Le pacte proposé par Schillinger dans l’épisode précédent ? Beecher va, de façon peut-être un peu précipitée par l’énervement, finalement l’accepter : il préfère effectivement avoir une chance d’approcher Keller que de continuer à protéger un petit con qui l’insulte et l’attaque (et en public, par-dessus le marché). L’énergie déployée par Beecher est terrifiante à observer. Il passe de scène en scène avec rapidité, s’assurant que tout va bien marcher. Tout ne peut que marcher. Il a accepté de faire confiance à Schillinger, accepté de lui livrer en pâture une victime qui va vivre le même Enfer que lui, accepté de s’asseoir sur ses principes, accepté l’inacceptable, pour pouvoir retrouver Keller, alors ça ne doit pas foirer.
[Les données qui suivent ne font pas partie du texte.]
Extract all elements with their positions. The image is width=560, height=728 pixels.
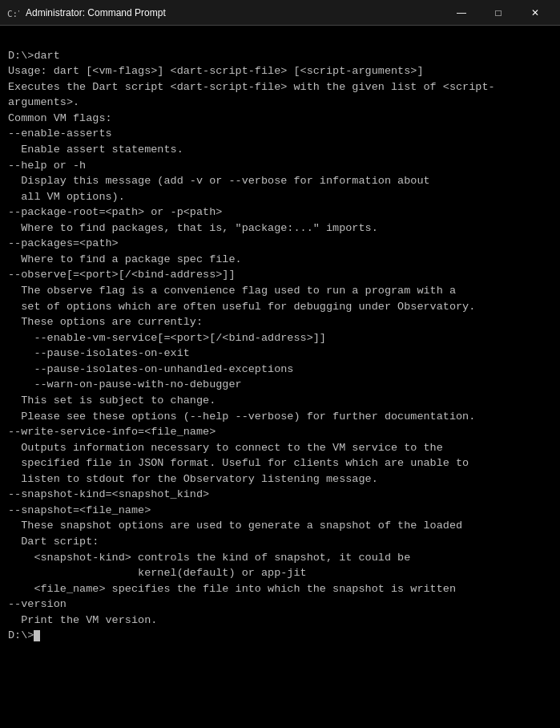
terminal-line: D:\>dart bbox=[8, 48, 552, 64]
terminal-line: D:\> bbox=[8, 628, 552, 644]
terminal-line: <file_name> specifies the file into whic… bbox=[8, 581, 552, 597]
terminal-line: --enable-vm-service[=<port>[/<bind-addre… bbox=[8, 330, 552, 346]
terminal-line: --pause-isolates-on-exit bbox=[8, 346, 552, 362]
terminal-line: Where to find a package spec file. bbox=[8, 252, 552, 268]
terminal-line: --version bbox=[8, 597, 552, 613]
title-bar-title: Administrator: Command Prompt bbox=[26, 7, 443, 18]
terminal-line: kernel(default) or app-jit bbox=[8, 565, 552, 581]
terminal-line: --observe[=<port>[/<bind-address>]] bbox=[8, 267, 552, 283]
minimize-button[interactable]: — bbox=[443, 0, 480, 26]
close-button[interactable]: ✕ bbox=[517, 0, 554, 26]
terminal-line: --pause-isolates-on-unhandled-exceptions bbox=[8, 362, 552, 378]
terminal-line: Print the VM version. bbox=[8, 613, 552, 629]
terminal-line: specified file in JSON format. Useful fo… bbox=[8, 455, 552, 471]
cursor bbox=[34, 630, 40, 641]
terminal-line: Enable assert statements. bbox=[8, 142, 552, 158]
terminal-line: Outputs information necessary to connect… bbox=[8, 440, 552, 456]
terminal-line: listen to stdout for the Observatory lis… bbox=[8, 471, 552, 487]
title-bar: C:\ Administrator: Command Prompt — □ ✕ bbox=[0, 0, 560, 26]
terminal-line: set of options which are often useful fo… bbox=[8, 299, 552, 315]
terminal: D:\>dartUsage: dart [<vm-flags>] <dart-s… bbox=[0, 26, 560, 728]
terminal-line: --enable-asserts bbox=[8, 126, 552, 142]
terminal-line: Dart script: bbox=[8, 534, 552, 550]
terminal-line: --package-root=<path> or -p<path> bbox=[8, 204, 552, 220]
terminal-line: --packages=<path> bbox=[8, 236, 552, 252]
terminal-line: --snapshot-kind=<snapshot_kind> bbox=[8, 487, 552, 503]
terminal-line: These snapshot options are used to gener… bbox=[8, 518, 552, 534]
terminal-line: The observe flag is a convenience flag u… bbox=[8, 283, 552, 299]
terminal-line: --help or -h bbox=[8, 158, 552, 174]
terminal-line: Display this message (add -v or --verbos… bbox=[8, 173, 552, 189]
terminal-line: --write-service-info=<file_name> bbox=[8, 424, 552, 440]
terminal-line: These options are currently: bbox=[8, 314, 552, 330]
maximize-button[interactable]: □ bbox=[480, 0, 517, 26]
terminal-line: This set is subject to change. bbox=[8, 393, 552, 409]
terminal-line: Where to find packages, that is, "packag… bbox=[8, 220, 552, 237]
terminal-line: arguments>. bbox=[8, 95, 552, 111]
terminal-line: Executes the Dart script <dart-script-fi… bbox=[8, 79, 552, 95]
terminal-line: <snapshot-kind> controls the kind of sna… bbox=[8, 550, 552, 566]
terminal-line: Please see these options (--help --verbo… bbox=[8, 409, 552, 425]
cmd-icon: C:\ bbox=[6, 6, 19, 19]
terminal-line: --snapshot=<file_name> bbox=[8, 503, 552, 519]
terminal-line: all VM options). bbox=[8, 189, 552, 205]
svg-text:C:\: C:\ bbox=[7, 9, 19, 19]
terminal-line: Usage: dart [<vm-flags>] <dart-script-fi… bbox=[8, 63, 552, 79]
terminal-line: Common VM flags: bbox=[8, 111, 552, 127]
terminal-line: --warn-on-pause-with-no-debugger bbox=[8, 377, 552, 393]
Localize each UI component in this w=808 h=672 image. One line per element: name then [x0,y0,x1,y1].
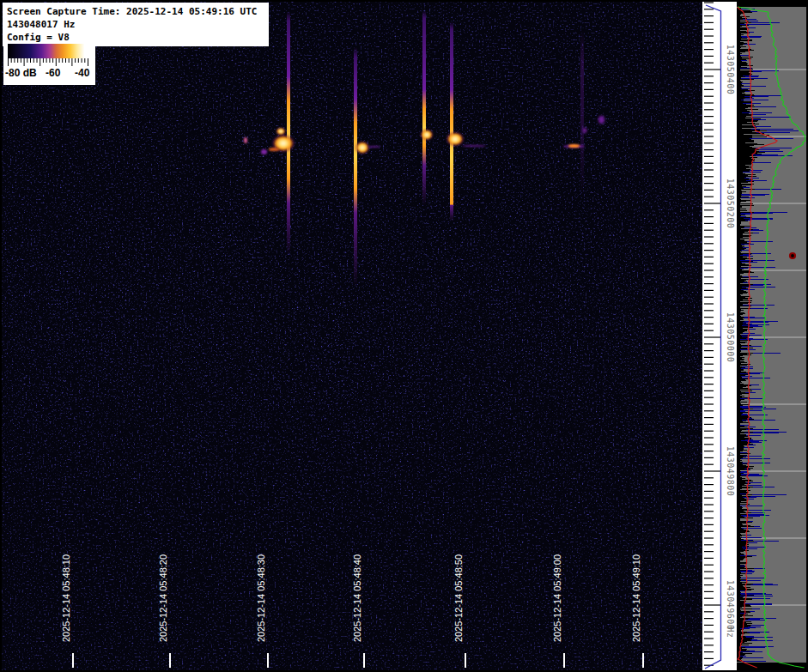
receiver-frequency-text: 143048017 Hz [7,18,264,31]
time-axis-label: 2025-12-14 05:48:30 [256,547,268,650]
time-axis-label: 2025-12-14 05:48:20 [158,547,170,650]
colorbar-ruler [8,58,88,67]
waterfall-spectrogram: 2025-12-14 05:48:10 2025-12-14 05:48:20 … [2,2,702,670]
time-axis-tick [363,653,365,668]
side-spectrum-panel [737,2,806,670]
time-axis-tick [267,653,269,668]
meteor-echo-blob [276,127,286,136]
colorbar-mid-label: -60 [46,67,60,79]
side-spectrum-plot [737,2,806,670]
time-axis-tick [72,653,74,668]
colorbar-min-label: -80 dB [5,67,37,79]
time-axis-tick [642,653,644,668]
capture-time-text: Screen Capture Time: 2025-12-14 05:49:16… [7,5,264,18]
meteor-echo-streak [354,47,357,288]
time-axis-tick [169,653,171,668]
faint-echo-spot [598,116,604,124]
capture-info-box: Screen Capture Time: 2025-12-14 05:49:16… [3,3,269,46]
meteor-echo-blob [581,126,588,135]
time-axis-label: 2025-12-14 05:49:00 [552,547,564,650]
time-axis-label: 2025-12-14 05:48:40 [352,547,364,650]
colorbar-max-label: -40 [75,67,89,79]
faint-echo-spot [368,146,380,148]
time-axis-label: 2025-12-14 05:49:10 [631,547,643,650]
meteor-echo-blob [420,129,434,141]
faint-echo-spot [462,145,486,147]
faint-echo-spot [269,148,279,151]
config-text: Config = V8 [7,31,264,44]
faint-echo-spot [261,149,267,154]
colorbar: -80 dB -60 -40 [3,44,95,85]
frequency-label: 143050000 [725,309,735,366]
meteor-echo-streak [422,10,426,206]
time-axis-label: 2025-12-14 05:48:50 [453,547,465,650]
frequency-label: 143049800 [725,443,735,499]
faint-echo-spot [244,137,247,143]
colorbar-gradient [8,44,88,58]
faint-echo-spot [568,144,580,148]
time-axis-tick [563,653,565,668]
meteor-echo-streak [580,30,584,197]
frequency-unit-label: Hz [725,604,735,661]
meteor-echo-streak [450,21,453,221]
meteor-echo-blob [355,141,370,154]
frequency-label: 143050400 [725,41,735,98]
time-axis-label: 2025-12-14 05:48:10 [61,547,73,650]
screen-capture-image: 2025-12-14 05:48:10 2025-12-14 05:48:20 … [0,0,808,672]
meteor-echo-blob [446,131,465,147]
frequency-label: 143050200 [725,175,735,232]
time-axis-tick [465,653,466,668]
meteor-echo-streak [287,11,290,256]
Le marché avec Schillinger est, avant d’être un accord passé avec son pire ennemi ou un pacte avec le Diable, un compromis vis-à-vis de sa propre moralité, et il en est sans doute un peu conscient : il fait les choses rapidement pour ne pas avoir le temps de changer d’avis, aussi.
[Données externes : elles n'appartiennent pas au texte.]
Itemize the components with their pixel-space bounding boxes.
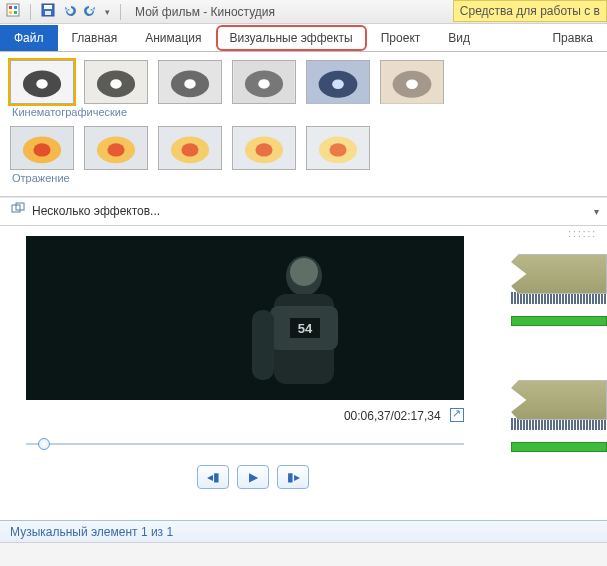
tab-animation[interactable]: Анимация xyxy=(131,25,215,51)
gallery-group-cinema: Кинематографические xyxy=(12,106,597,118)
effects-gallery: Кинематографические Отражение xyxy=(0,52,607,197)
effect-thumb[interactable] xyxy=(10,60,74,104)
svg-rect-3 xyxy=(9,11,12,14)
svg-point-13 xyxy=(110,79,121,89)
svg-point-31 xyxy=(107,143,124,156)
app-icon xyxy=(6,3,20,20)
multiple-effects-item[interactable]: Несколько эффектов... xyxy=(0,197,607,226)
total-time: 02:17,34 xyxy=(394,409,441,423)
ribbon-tabs: Файл Главная Анимация Визуальные эффекты… xyxy=(0,24,607,52)
clip-audio-strip xyxy=(511,316,607,326)
fullscreen-icon[interactable] xyxy=(450,408,464,422)
separator xyxy=(120,4,121,20)
multiple-effects-label: Несколько эффектов... xyxy=(32,204,160,218)
svg-text:54: 54 xyxy=(298,321,313,336)
tab-file[interactable]: Файл xyxy=(0,25,58,51)
svg-point-16 xyxy=(184,79,195,89)
clip-audio-strip xyxy=(511,442,607,452)
svg-point-45 xyxy=(290,258,318,286)
svg-point-40 xyxy=(329,143,346,156)
save-icon[interactable] xyxy=(41,3,55,20)
effect-thumb[interactable] xyxy=(158,60,222,104)
tab-view[interactable]: Вид xyxy=(434,25,484,51)
svg-rect-6 xyxy=(44,5,52,9)
tab-home[interactable]: Главная xyxy=(58,25,132,51)
title-bar: ▾ Мой фильм - Киностудия Средства для ра… xyxy=(0,0,607,24)
tab-visual-effects[interactable]: Визуальные эффекты xyxy=(216,25,367,51)
undo-icon[interactable] xyxy=(61,3,77,20)
seek-slider[interactable] xyxy=(26,433,464,455)
svg-rect-0 xyxy=(7,4,19,16)
svg-point-37 xyxy=(255,143,272,156)
svg-point-19 xyxy=(258,79,269,89)
current-time: 00:06,37 xyxy=(344,409,391,423)
timeline-clip[interactable] xyxy=(511,254,607,318)
video-preview: 54 xyxy=(26,236,464,400)
effect-thumb[interactable] xyxy=(380,60,444,104)
effect-thumb[interactable] xyxy=(306,126,370,170)
video-frame-content: 54 xyxy=(234,236,374,400)
svg-rect-1 xyxy=(9,6,12,9)
separator xyxy=(30,4,31,20)
seek-thumb[interactable] xyxy=(38,438,50,450)
svg-rect-4 xyxy=(14,11,17,14)
next-frame-button[interactable]: ▮▸ xyxy=(277,465,309,489)
effect-thumb[interactable] xyxy=(158,126,222,170)
svg-point-28 xyxy=(33,143,50,156)
svg-point-22 xyxy=(332,79,344,89)
svg-point-10 xyxy=(36,79,47,89)
effect-thumb[interactable] xyxy=(232,126,296,170)
timeline[interactable] xyxy=(511,254,607,506)
effect-thumb[interactable] xyxy=(84,126,148,170)
prev-frame-button[interactable]: ◂▮ xyxy=(197,465,229,489)
contextual-tab[interactable]: Средства для работы с в xyxy=(453,0,607,22)
effect-thumb[interactable] xyxy=(232,60,296,104)
effect-thumb[interactable] xyxy=(84,60,148,104)
tab-edit[interactable]: Правка xyxy=(538,25,607,51)
tab-project[interactable]: Проект xyxy=(367,25,435,51)
effect-thumb[interactable] xyxy=(306,60,370,104)
multiple-effects-icon xyxy=(10,202,26,219)
clip-video-strip xyxy=(511,380,607,420)
effect-thumb[interactable] xyxy=(10,126,74,170)
svg-rect-50 xyxy=(252,310,274,380)
seek-track xyxy=(26,443,464,445)
svg-rect-2 xyxy=(14,6,17,9)
playback-time: 00:06,37/02:17,34 xyxy=(26,408,464,423)
svg-point-25 xyxy=(406,79,418,89)
panel-gripper[interactable]: :::::: xyxy=(568,228,597,239)
gallery-expand-icon[interactable]: ▾ xyxy=(594,206,599,217)
redo-icon[interactable] xyxy=(83,3,99,20)
gallery-group-mirror: Отражение xyxy=(12,172,597,184)
status-text: Музыкальный элемент 1 из 1 xyxy=(10,525,173,539)
timeline-clip[interactable] xyxy=(511,380,607,444)
playback-controls: ◂▮ ▶ ▮▸ xyxy=(26,465,480,489)
svg-point-34 xyxy=(181,143,198,156)
status-bar: Музыкальный элемент 1 из 1 xyxy=(0,520,607,542)
qat-dropdown-icon[interactable]: ▾ xyxy=(105,7,110,17)
footer-bar xyxy=(0,542,607,566)
clip-video-strip xyxy=(511,254,607,294)
svg-rect-7 xyxy=(45,11,51,15)
play-button[interactable]: ▶ xyxy=(237,465,269,489)
window-title: Мой фильм - Киностудия xyxy=(135,5,275,19)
Et pourtant, le plan ne va tout de même pas conduire au résultat prévu : Schillinger va bien avoir ce qu’il veut, mais pas Beecher. Et une fois n’est pas coutume, il ne s’agit pas d’une entourloupe mais d’un bête hasard.
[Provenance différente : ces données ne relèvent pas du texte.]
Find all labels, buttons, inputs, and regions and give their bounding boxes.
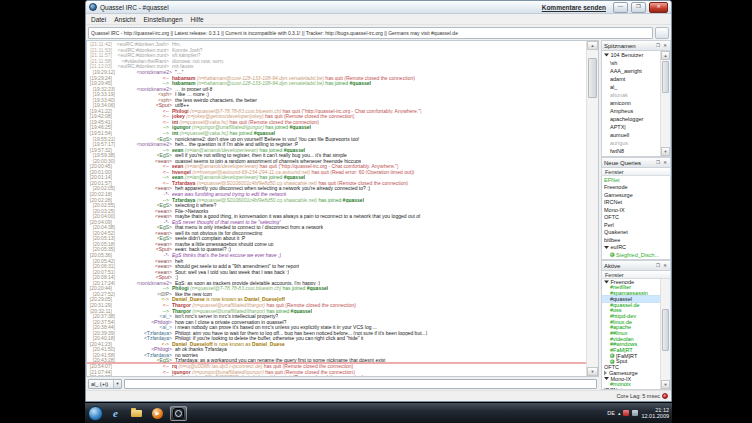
scroll-down-icon[interactable]: ▼ bbox=[661, 380, 670, 389]
chat-line: [21:08:59]<--Lovie (n=dave0@p54908F1E.di… bbox=[87, 374, 586, 376]
quassel-taskbar-icon[interactable] bbox=[170, 406, 187, 421]
query-buffer-label: bitlbee bbox=[604, 236, 620, 244]
nick-selector[interactable]: al_ (+i) ▼ bbox=[88, 379, 122, 389]
query-buffer-label: Quakenet bbox=[604, 229, 628, 237]
event-text: has quit (Remote closed the connection) bbox=[264, 363, 354, 369]
active-dock-title: Aktive bbox=[604, 263, 620, 269]
tray-clock[interactable]: 21:12 12.01.2009 bbox=[641, 407, 669, 420]
nick-adamt[interactable]: adamt bbox=[602, 75, 660, 83]
sender-column: <-- bbox=[114, 374, 169, 376]
query-buffer-oftc[interactable]: OFTC bbox=[602, 214, 670, 222]
expander-closed-icon[interactable] bbox=[604, 370, 607, 375]
query-buffer-gamesurge[interactable]: Gamesurge bbox=[602, 191, 670, 199]
chat-scroll-thumb[interactable] bbox=[588, 58, 597, 98]
expander-open-icon[interactable] bbox=[604, 377, 609, 380]
title-bar[interactable]: Quassel IRC - #quassel Kommentare senden… bbox=[86, 1, 671, 14]
chat-scroll-track[interactable] bbox=[587, 50, 598, 367]
security-tray-icon[interactable] bbox=[623, 410, 629, 416]
queries-column-header[interactable]: Fenster bbox=[601, 168, 671, 176]
queries-body: EFNetFreenodeGamesurgeIRCNetMono-IXOFTCP… bbox=[601, 176, 671, 260]
language-indicator[interactable]: DE bbox=[607, 410, 615, 416]
maximize-button[interactable]: ❐ bbox=[631, 2, 646, 13]
event-nick: Lovie bbox=[172, 374, 186, 376]
nick-aaa-awright[interactable]: AAA_awright bbox=[602, 67, 660, 75]
chevron-down-icon[interactable]: ▼ bbox=[113, 380, 121, 388]
query-buffer-euirc[interactable]: euIRC bbox=[602, 244, 670, 252]
active-column-header[interactable]: Fenster bbox=[601, 271, 671, 279]
nicklist-scroll-thumb[interactable] bbox=[662, 61, 669, 93]
event-text: has joined bbox=[318, 197, 341, 203]
nick-104-benutzer[interactable]: 104 Benutzer bbox=[602, 51, 660, 59]
nick-aumuell[interactable]: aumuell bbox=[602, 131, 660, 139]
active-scroll-track[interactable] bbox=[661, 279, 670, 380]
close-button[interactable]: ✕ bbox=[649, 2, 668, 13]
chat-scrollbar[interactable]: ▲ ▼ bbox=[586, 41, 598, 376]
query-buffer-efnet[interactable]: EFNet bbox=[602, 176, 670, 184]
scroll-up-icon[interactable]: ▲ bbox=[661, 51, 670, 60]
nick-aurigus[interactable]: aurigus bbox=[602, 139, 660, 147]
nick-amiconn[interactable]: amiconn bbox=[602, 99, 660, 107]
nick-label: altunak bbox=[610, 91, 628, 99]
queries-dock-header[interactable]: Neue Queries ❐ ✕ bbox=[601, 157, 671, 168]
nick-altunak[interactable]: altunak bbox=[602, 91, 660, 99]
message-input[interactable] bbox=[124, 379, 597, 389]
nick-apachelogger[interactable]: apachelogger bbox=[602, 115, 660, 123]
query-buffer-quakenet[interactable]: Quakenet bbox=[602, 229, 670, 237]
event-hostmask: (n=habamam@cust-128-133-108-94.dyn.versa… bbox=[197, 80, 326, 86]
query-buffer-siegfried-disch-[interactable]: Siegfried_Disch... bbox=[602, 251, 670, 259]
message-text: rq (n=rq@c0098r.las.dp3.t-ipconnect.de) … bbox=[172, 363, 353, 369]
active-buffer-ircnet[interactable]: IRCNet bbox=[602, 387, 660, 389]
input-row: al_ (+i) ▼ bbox=[86, 377, 599, 390]
topic-expand-button[interactable] bbox=[655, 27, 669, 39]
nick-fwtn8[interactable]: fwtN8 bbox=[602, 147, 660, 155]
query-buffer-ircnet[interactable]: IRCNet bbox=[602, 199, 670, 207]
menu-hilfe[interactable]: Hilfe bbox=[191, 16, 204, 23]
query-buffer-freenode[interactable]: Freenode bbox=[602, 184, 670, 192]
minimize-button[interactable]: — bbox=[613, 2, 628, 13]
scroll-up-icon[interactable]: ▲ bbox=[587, 41, 598, 50]
menu-einstellungen[interactable]: Einstellungen bbox=[144, 16, 183, 23]
feedback-link[interactable]: Kommentare senden bbox=[542, 4, 606, 11]
expander-open-icon[interactable] bbox=[604, 54, 609, 57]
menu-datei[interactable]: Datei bbox=[91, 16, 106, 23]
nicklist-dock: Spitznamen ❐ ✕ 104 Benutzer\shAAA_awrigh… bbox=[601, 40, 671, 157]
core-connection-icon[interactable] bbox=[662, 393, 668, 399]
windows-taskbar: e ▶ DE ▴ 21:12 12.01.2009 bbox=[85, 402, 672, 423]
nicklist-scroll-track[interactable] bbox=[661, 60, 670, 147]
internet-explorer-icon[interactable]: e bbox=[107, 406, 124, 421]
expander-open-icon[interactable] bbox=[604, 246, 609, 249]
dock-float-close-icons[interactable]: ❐ ✕ bbox=[656, 263, 668, 268]
nicklist-body: 104 Benutzer\shAAA_awrightadamtal_altuna… bbox=[601, 51, 671, 157]
network-tray-icon[interactable] bbox=[632, 410, 638, 416]
nicklist-dock-header[interactable]: Spitznamen ❐ ✕ bbox=[601, 40, 671, 51]
dock-float-close-icons[interactable]: ❐ ✕ bbox=[656, 160, 668, 165]
start-orb-icon[interactable] bbox=[88, 406, 103, 421]
nick-label: Ampheus bbox=[610, 107, 633, 115]
query-buffer-mono-ix[interactable]: Mono-IX bbox=[602, 206, 670, 214]
query-buffer-perl[interactable]: Perl bbox=[602, 221, 670, 229]
dock-float-close-icons[interactable]: ❐ ✕ bbox=[656, 43, 668, 48]
sender: <-- bbox=[163, 374, 169, 376]
nicklist-scrollbar[interactable]: ▲ ▼ bbox=[660, 51, 670, 156]
expander-open-icon[interactable] bbox=[604, 280, 609, 283]
tray-expand-icon[interactable]: ▴ bbox=[618, 410, 621, 416]
topic-bar: Quassel IRC - http://quassel-irc.org || … bbox=[86, 25, 671, 40]
menu-ansicht[interactable]: Ansicht bbox=[114, 16, 135, 23]
nick-ampheus[interactable]: Ampheus bbox=[602, 107, 660, 115]
chat-panel: [21:11:42]<euIRC:#donken:Josh>Hm.[21:11:… bbox=[86, 40, 599, 377]
nick-al-[interactable]: al_ bbox=[602, 83, 660, 91]
explorer-folder-icon[interactable] bbox=[128, 406, 145, 421]
nick-aptx-[interactable]: APTX| bbox=[602, 123, 660, 131]
topic-input[interactable]: Quassel IRC - http://quassel-irc.org || … bbox=[88, 27, 653, 39]
active-scrollbar[interactable]: ▼ bbox=[660, 279, 670, 389]
query-buffer-bitlbee[interactable]: bitlbee bbox=[602, 236, 670, 244]
query-buffer-label: Mono-IX bbox=[604, 206, 625, 214]
active-dock-header[interactable]: Aktive ❐ ✕ bbox=[601, 260, 671, 271]
desktop-screen: Quassel IRC - #quassel Kommentare senden… bbox=[85, 0, 672, 423]
system-tray: DE ▴ 21:12 12.01.2009 bbox=[607, 407, 669, 420]
scroll-down-icon[interactable]: ▼ bbox=[661, 147, 670, 156]
active-scroll-thumb[interactable] bbox=[662, 309, 669, 351]
nick--sh[interactable]: \sh bbox=[602, 59, 660, 67]
media-player-icon[interactable]: ▶ bbox=[149, 406, 166, 421]
scroll-down-icon[interactable]: ▼ bbox=[587, 367, 598, 376]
La scène finale de l’épisode dans laquelle, retrouvant son ancien protégé qui vient de subir les pires outrages, Beecher est pris de pitié et s’approche de lui pour lui venir en aide, nous montre un Beecher qui a accepté la compromission. Qui ne ressent pas, ou pas pour le moment, de remords, et qui a sans doute accepté tout cela comme étant le compromis que chacun doit faire : troquer un peu de son idéal afin de grapiller quelques miettes de bonheur. Et à chacun de faire son expérience à Oswald pour apprendre sa leçon.
So meet me in the middle
Well come on let’s make up a dance
And we’ll agree to call it the compromise
It’s no sense in complaining
If it doesn’t change our minds
Well take me by the hand let’s compromise
Mais dans cet épisode totalement improbable et bigarré, les plus tristes secrets sont ceux que l’on murmure en plein jour, au beau milieu d’une salle d’audience, au creux de l’oreille d’une chaussette.
It’s oh so quiet
It’a oh so still
You’re all alone
And so peaceful until…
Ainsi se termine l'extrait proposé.